2) The well-documented cleaning up of seating areas and dressing rooms by Japanese soccer fans and players in Qatar. This is maybe less obvious.
A concept doesn’t become embedded in a nation’s consciousness without a large amount of buy-in. People need to agree that the concept is worthwhile, and that it speaks for them and what they value.
For me personally, in the context of Japan, it’s not the omotenashi itself that I appreciate. It’s the fact that this country would choose omotenashi, above all else, as a form of representation. I find that dedication admirable, regardless of the success of the results (which could be called into question!).
The San Francisco Police Department was recently granted permission by that city’s board of supervisors to use robots to kill people.
That could be a whole post on its own, couldn’t it?
I could spend a whole day reading and rereading that sentence, like it was the world’s worst Zen koan. That it was true is a lot to try and process, especially with everything else burning down going on.
Thankfully, someone paused and realized, “Hang on, we don’t actually want to live in a Terminator movie, do we?” The decision has been overturned.
But the fact remains: the city in which The Wikimedia Foundation, Uber, and Elon’s Blue Birdie are all headquartered was, briefly, home to robots authorized to murder humans.
(I’ll tell you this: I am a pacifist person with no specialized knowledge or training. But I know some ways (at least theoretically) to disarm a human being if I ever had to, in self-defense. You know what I don’t know? Anything about what to do if a goddamn robot is coming at me.)
The point is, a group of people decided that the story they wanted to tell about themselves was: Hey, we have murder robots here!
In Indonesia, extramarital sex has been outlawed. A group of people has chosen to tell its story to the world in the form of, “Don’t come here if you’re looking to fuck with no strings attached.”
Don’t even get me started.
Omotenashi. It can be hard to recognize, especially when you’re unaccustomed to it. It’s not exclusively something that happens in hotels and restaurants.
Here’s a third example of omotenashi, to demonstrate that it can hit when you least expect it, and that it may take years of reflection for you to realize that you’d experienced it at all.

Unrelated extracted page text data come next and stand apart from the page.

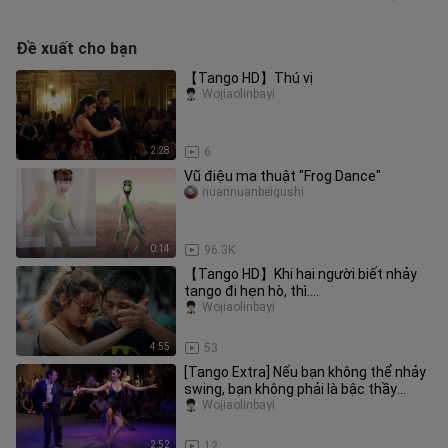
Đề xuất cho bạn
【Tango HD】Thú vị
Wojiaolinbayi
2:28
6
Vũ điệu ma thuật "Frog Dance"
nuannuanbeigushi
0:14
96.3K
【Tango HD】Khi hai người biết nhảy
tango đi hẹn hò, thì....
Wojiaolinbayi
4:55
53
[Tango Extra] Nếu bạn không thể nhảy
swing, bạn không phải là bậc thầy
tango giỏi
Wojiaolinbayi
2:52
12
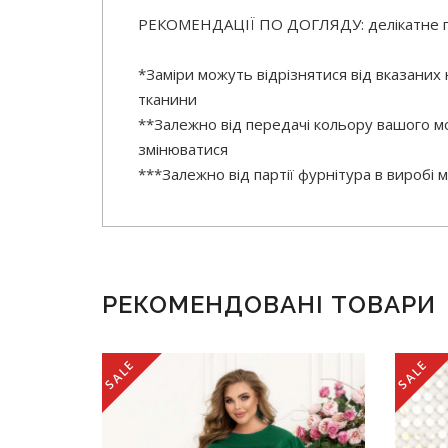
РЕКОМЕНДАЦІЇ ПО ДОГЛЯДУ: делікатне 
*Заміри можуть відрізнятися від вказаних
тканини
**Залежно від передачі кольору вашого мо
змінюватися
***Залежно від партії фурнітура в виробі
РЕКОМЕНДОВАНІ ТОВАРИ
SALE
SALE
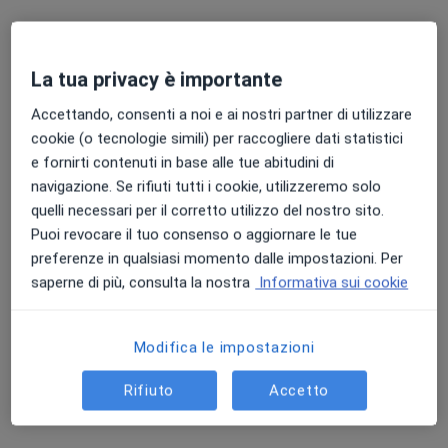
La tua privacy è importante
Dott.ssa Patrizia d'Auria
Accettando, consenti a noi e ai nostri partner di utilizzare
·
Neurochirurga, Terapista del dolore, Chirurgo vertebrale
cookie (o tecnologie simili) per raccogliere dati statistici
Altro
e fornirti contenuti in base alle tue abitudini di
228 recensioni
navigazione. Se rifiuti tutti i cookie, utilizzeremo solo
Via Mantova 129, Cremona
•
Mappa
quelli necessari per il corretto utilizzo del nostro sito.
Poliambulatorio Dalla Rosa Prati
Puoi revocare il tuo consenso o aggiornare le tue
Visita neurochirurgica
130 €
preferenze in qualsiasi momento dalle impostazioni. Per
saperne di più, consulta la nostra
Informativa sui cookie
Questo dottore non ha ancora attivato le prenotazioni online presso questo indirizzo.
Chiedi di attivare le prenotazioni online
Modifica le impostazioni
Rifiuto
Accetto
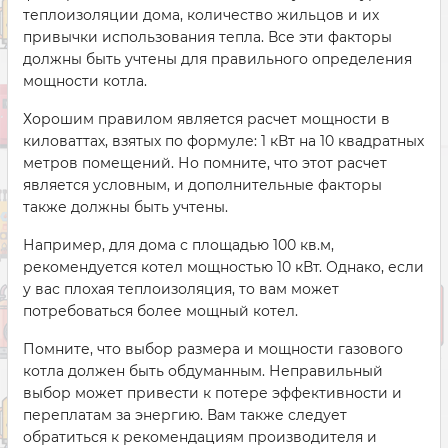
теплоизоляции дома, количество жильцов и их
привычки использования тепла. Все эти факторы
должны быть учтены для правильного определения
мощности котла.
Хорошим правилом является расчет мощности в
киловаттах, взятых по формуле: 1 кВт на 10 квадратных
метров помещений. Но помните, что этот расчет
является условным, и дополнительные факторы
также должны быть учтены.
Например, для дома с площадью 100 кв.м,
рекомендуется котел мощностью 10 кВт. Однако, если
у вас плохая теплоизоляция, то вам может
потребоваться более мощный котел.
Помните, что выбор размера и мощности газового
котла должен быть обдуманным. Неправильный
выбор может привести к потере эффективности и
переплатам за энергию. Вам также следует
обратиться к рекомендациям производителя и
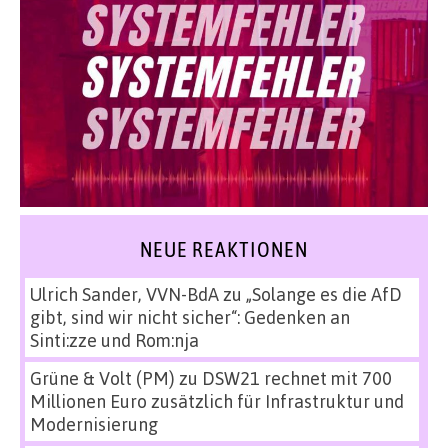
NEUE REAKTIONEN
Ulrich Sander, VVN-BdA
zu
„Solange es die AfD
gibt, sind wir nicht sicher“: Gedenken an
Sinti:zze und Rom:nja
Grüne & Volt (PM)
zu
DSW21 rechnet mit 700
Millionen Euro zusätzlich für Infrastruktur und
Modernisierung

In 2010, the year I first came to Japan, I blew part of my first paycheque on an Xbox 360. (It seemed a bold choice, to purchase the only non-Japanese-made gaming console to ever make a dent on the country’s sales charts. I wasn’t trying to be provocative. I already owned a PlayStation 3, which I had left in Canada (arrogantly assuming I wouldn’t have the time or desire to play video games while living in… the country that produced all of the video games I had ever loved), and didn’t want to buy another one.)
I bought it along with some Halo game, an American-made game about invading an alien world and shootin’ it up. Also, importantly, Bayonetta—a Japanese-made balletic action game about a sexy pole-dancing witch with guns in the soles of her stilettos.
The clerk who rang up my purchase did not bat an eye about the Xbox itself, or about Halo. He paused, however, when he got to Bayonetta.
“Uh. This game has very complex controls,” he said. “Are you sure you’ll be alright?”
Let me tell you how often I referenced this episode to my video game appreciating friends as a moment of derision and insult! My gaming abilities had been called into question! The unrefined foreigner with the video game equivalent of a greasy cheeseburger, fumbling naively toward exquisite connoisseur fare.
Now, years later, I get it. I see what that clerk was trying to do, and it warms my heart.
(I never finished Bayonetta. Game’s hard as shit. Gorgeous to look at though.)
In Nemesis Games, the fifth book in the remarkably consistent Expanse series of sci-fi novels which revolve around a conflict between human-colonized planets (I have a type, what can I say), a key character states, “There are two sides in this… It’s the people who want more violence and the ones who want less.” As is often the case with sci-fi literature, what at first reads like an oversimplified distillation of human nature reveals itself to be an observation well worth reflecting on.
What are we, as groups of people, putting into the world? Why?